### DATA EXTRACTS
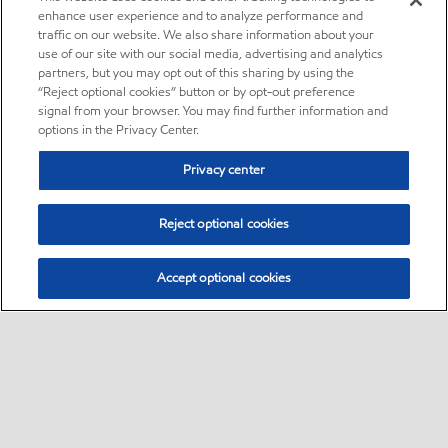
enhance user experience and to analyze performance and
traffic on our website. We also share information about your
use of our site with our social media, advertising and analytics
partners, but you may opt out of this sharing by using the
“Reject optional cookies” button or by opt-out preference
signal from your browser. You may find further information and
options in the Privacy Center.
Privacy center
Reject optional cookies
Accept optional cookies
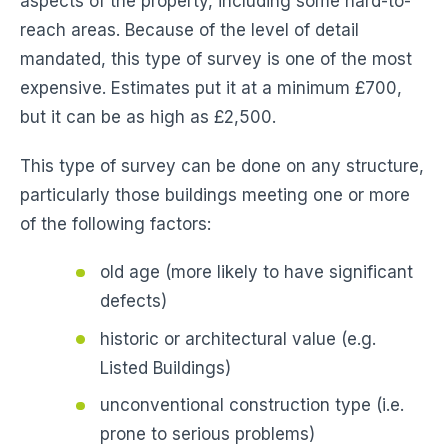
aspects of the property, including some hard-to-
reach areas. Because of the level of detail
mandated, this type of survey is one of the most
expensive. Estimates put it at a minimum £700,
but it can be as high as £2,500.
This type of survey can be done on any structure,
particularly those buildings meeting one or more
of the following factors:
old age (more likely to have significant
defects)
historic or architectural value (e.g.
Listed Buildings)
unconventional construction type (i.e.
prone to serious problems)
######
Look through the data above and return exactly the lines from the one that contains "mandated, this type" to the one that contains "of the following", inclusive, with nothing else.

**TASK RESPONSE:**
mandated, this type of survey is one of the most
expensive. Estimates put it at a minimum £700,
but it can be as high as £2,500.
This type of survey can be done on any structure,
particularly those buildings meeting one or more
of the following factors:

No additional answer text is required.